As a software creator, my “bonuses” were straight royalty payments, which in one sense are every bit as short term as the commissions which make up bankers’ bonuses. My commitment to longer-term success of the business arose instead from my emotional ties to the software I was making and selling. I’m not sure you can legislate for that, especially when for the past 50 years our employment culture has been moving inexorably towards “professional” jack of all trades managers and where all boardrooms come equipped with rotating doors.

The commonest “long term bonus” proposed – shares – has a lot of problems. For one thing, it makes you hostage to people who, for whatever reason, might concentrate on destroying value after you resign (unikely as this may seem, it does happen for a variety of selfish and subtle reasons). CEOs might them find themselves paying less attention to the company, and more to the office politics necessary to ensure a succession agreeable to them.

Posted by Ian Kemmish | Report as abusive
 

I personally feel that bonuses should only be paid on good performance, but payment should be delayed by 12 months and could be with held if any wrong doing or bad conduct is suspected, thus making bankers a bit more conscientious..

But the main point is that the leader of this country “Gordon Brown” is responsible for over-seeing and managing of the country’s finances financial systems and regulation .. that is his role and that is his sole responsibility to foresee make adjustments as needed to the economy and oversee smooth running of the country for the people..
Politicians never take the blame and always point the finger of blame else where..
I think politicians have become the modern aristocracy, unaccountable over paid and have forgotten that they are servants of the people..civil servant..its time for a change in the system..
Corrupt politicians, civil servant and banker should do prison time, the same as any other fraudsters..
make them accountable!!! then they might do the job they are paid to do rather than lining their pockets with our taxes..
No politicians will be suffering any hardships from this financial crisis be assured their allowances more than cover a lifestyle well out of reach of the average working person and with no threats of redundancies..
“can i get off my soap box now” Thanks j

Posted by jake | Report as abusive
 

Banking is a service sector. It is as important as health, police,judiciry and parliment. Let it not be, any more of casino or stock market 0ffice.
This service sector deals someone’s money We need HONEST peolpe. Not greedy talented people. No extra rewards.
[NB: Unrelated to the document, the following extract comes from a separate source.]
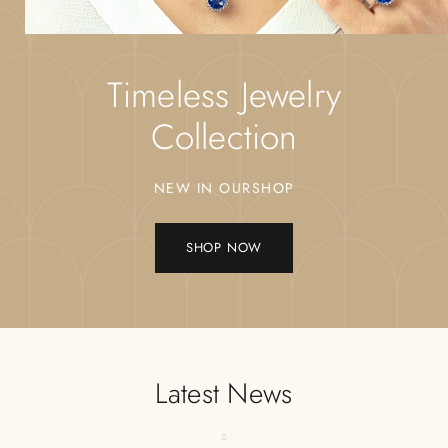
Timeless Jewelry
Collection
NEW IN OURSHOP
SHOP NOW
Latest News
Just pay and regular bonus; the same ratio, anyone gets.
Let the talented people go to research, sports ,game,art and music

Posted by K.Srinivasan | Report as abusive
 

Every sane and intelligent person out there knows that a culture based on bonus’ and monetary incentives does very little to build an efficient and productive workforce but does wonders for creating greed and deceit.

This is lost on the British style of management because they are so behind the times in their style, expectations and attitudes.
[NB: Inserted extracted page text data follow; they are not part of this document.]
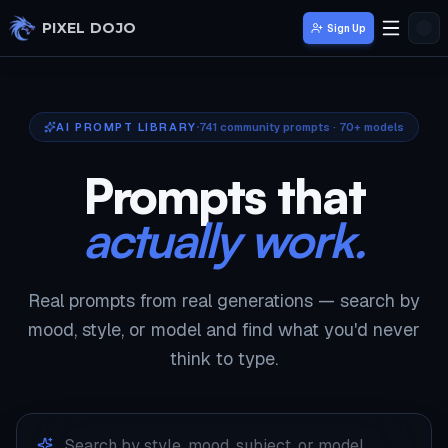
Skip to main content
PIXEL DOJO
Sign Up
AI PROMPT LIBRARY
741
community prompts · 70+ models
Prompts that
actually work.
Real prompts from real generations — search by
mood, style, or model and find what you'd never
think to type.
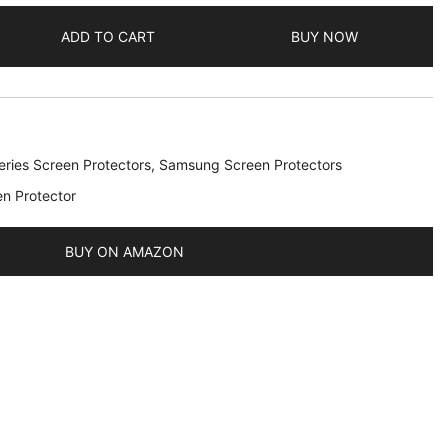
ADD TO CART
BUY NOW
ries Screen Protectors
,
Samsung Screen Protectors
en Protector
BUY ON AMAZON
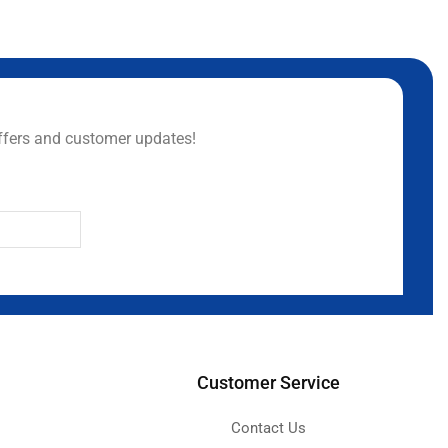
ffers and customer updates!
Customer Service
Contact Us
Perhaps if management in this country were better trained and educated so they were able to mentor and train their staff, perhaps if people were paid a decent salary so they would not be so hung up on a bonus making up the shortfall, perhaps if Britain woke up and realised how far behind the rest of the world it really is there may be hope of a recovery.

Judging by what I have seen so far…a miracle is needed.

 

The Rich and Powerful have been running away with all the money and now that events have caught up with them they think that to say sorry will excuse them their actions. It costs nothing to say sorry, so the right answer is prison time and asset confiscation for the perpetrators.

Posted by Jimmer XXXX | Report as abusive
 

The bankers are all sitting pretty with their huge bonuses and salaries and enormous pension pots – what do they REALLY care about the rest of us. And what’s with the Sir XY&Z – the titles can go too. The “have yatchts” are OK! The bankers should have some (all) of the money they took confiscated back for their crimes then and only then would they really know how the rest of us feel. The Government – well I wish we could do more than simply throw them out of office at the next Election by way of punishment for their mis-deeds.